As a further approach to enhance speech features, a
global Switching Linear Dynamic Model was used to capture the dynamics of
speech enabling a model-based speech enhancement through joint speech and noise
modelling. This technique prevailed for all car noise types and reached the
best mean recognition rate of 96.9% for the noisy isolated digit recognition
task.
The usage of Hidden Conditional Random Fields as an
alternative model architecture could not outperform the conventional HMM.
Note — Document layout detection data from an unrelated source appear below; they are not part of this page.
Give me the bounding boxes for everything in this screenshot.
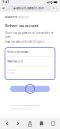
button[interactable]: Tabs xyxy=(48,119,58,128)
staticText: naar uw accountinstellingen. xyxy=(5,40,45,43)
button[interactable]: Share xyxy=(26,119,34,128)
staticText: Wachtwoord xyxy=(7,60,23,63)
staticText: vergeten? xyxy=(7,72,15,74)
button[interactable]: account.example.com xyxy=(6,6,51,10)
button[interactable]: More options xyxy=(55,6,58,11)
staticText: ⋮ xyxy=(55,6,59,10)
button[interactable]: Reload xyxy=(51,6,55,11)
staticText: Beheer uw account xyxy=(5,23,38,28)
button[interactable]: Back xyxy=(2,119,12,128)
button[interactable]: Wachtwoord xyxy=(5,69,16,74)
staticText: Voer uw gegevens in om verder te gaan xyxy=(5,31,54,38)
staticText: Door verder te gaan, gaat u akkoord met xyxy=(11,105,39,106)
staticText: ↻ xyxy=(52,7,54,10)
staticText: EXAMPLE xyxy=(5,16,17,19)
button[interactable]: Forward xyxy=(14,119,23,128)
staticText: Wachtwoord xyxy=(7,69,16,71)
staticText: ᴀA xyxy=(2,6,5,10)
staticText: account.example.com xyxy=(16,6,43,10)
button[interactable]: Page settings xyxy=(2,6,6,11)
staticText: Account xyxy=(18,16,29,19)
button[interactable]: Bookmarks xyxy=(37,119,46,128)
staticText: 9:41 xyxy=(2,0,10,4)
button[interactable] xyxy=(10,84,50,94)
staticText: Gebruikersnaam xyxy=(7,50,28,54)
However, embedding a Switching Linear Dynamical System into a Switching
Autoregressive HMM, and thereby modelling the raw signal in the time domain,
leads to the best recognition performance for speech corrupted with additive
white Gaussian noise.
Adapting the speech models by using noisy training
data to build the models could also improve noise robustness. While matched
conditions training is hardly possible in real life applications since the
exact noise condition is not known a priori, mismatched conditions training,
which uses training sequences disturbed by a noise type different from that in
the test phase, outperformed training on clean data with a relative error
reduction of 54.5%.
Apart from recognition performance, also computational
complexity and possible fields of application have to be considered when
designing a robust speech recogniser. While AFE and USS are more complex than
feature normalisation techniques such as CMS or MVN, they are still suited for
real-time applications. HEQ and SLDM feature enhancements achieve better
recognition rates but require more computational resources. Modelling the
speech signal in the time domain as done in the AR-SLDS experiment requires the
most computational power and is therefore not suited for most real-life
applications. For stationary noises, the SLDM is the most promising technique;
however, it relies on accurate voice activity detection.
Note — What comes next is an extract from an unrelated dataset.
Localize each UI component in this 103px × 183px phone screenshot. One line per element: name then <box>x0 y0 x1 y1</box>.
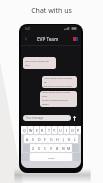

To optimise existing denoising strategies, future
research effort could be spent on increasing the suitability of promising
concepts like SLDM feature enhancement for the in-car speech recognition task
by including discrete state transition probabilities or finding the optimum
compromise between an increment of the history parameter and computational
complexity. Furthermore, the AR-SLDS concept could be optimised for coloured
noise to improve recognition performance when applying autoregressive speech
modelling for in-car speech recognition. It might be also interesting how the
implemented denoising methods perform in a continuous speech recognition task
where, due to longer observation sequences, the parameters of a global SLDM as
well as the cumulative histogram for the HEQ method could be estimated more
precisely than in an isolated digit or spelling recognition experiment. Further
improvements in noise robustness could also be achieved by combining different
denoising concepts or by the application of other promising modelling concepts
like Long Short-Term Memory Recurrent Neural Networks.
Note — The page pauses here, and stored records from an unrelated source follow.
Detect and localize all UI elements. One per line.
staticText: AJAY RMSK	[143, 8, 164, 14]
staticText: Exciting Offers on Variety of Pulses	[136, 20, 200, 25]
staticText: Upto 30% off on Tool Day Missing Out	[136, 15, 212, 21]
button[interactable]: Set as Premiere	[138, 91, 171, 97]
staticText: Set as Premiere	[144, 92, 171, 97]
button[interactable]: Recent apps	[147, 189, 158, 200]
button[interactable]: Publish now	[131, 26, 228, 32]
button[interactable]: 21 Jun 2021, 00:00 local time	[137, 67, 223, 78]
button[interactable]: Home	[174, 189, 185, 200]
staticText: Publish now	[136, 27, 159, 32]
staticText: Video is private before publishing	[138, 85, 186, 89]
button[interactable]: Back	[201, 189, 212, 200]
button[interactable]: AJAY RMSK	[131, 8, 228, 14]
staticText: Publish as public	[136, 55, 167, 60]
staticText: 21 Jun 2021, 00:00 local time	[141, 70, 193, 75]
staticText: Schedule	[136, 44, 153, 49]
Speech recognition in noisy environments remains
challenging; however, as shown in this article, spending effort on finding
accurate techniques for auditory modelling, feature enhancement, speech
modelling, and model adaption can remarkably reduce the performance gap between
automatic speech recognition and human perception.
Acknowledgments
The authors would like to thank Jasha Droppo and
Bertrand Mesot for providing SLDM and AR-SLDS binaries. The research leading to
these results has received funding from the European Community's Seventh
Framework Programme (FP7/2007-2013) under Grant agreement no. 211486 (SEMAINE).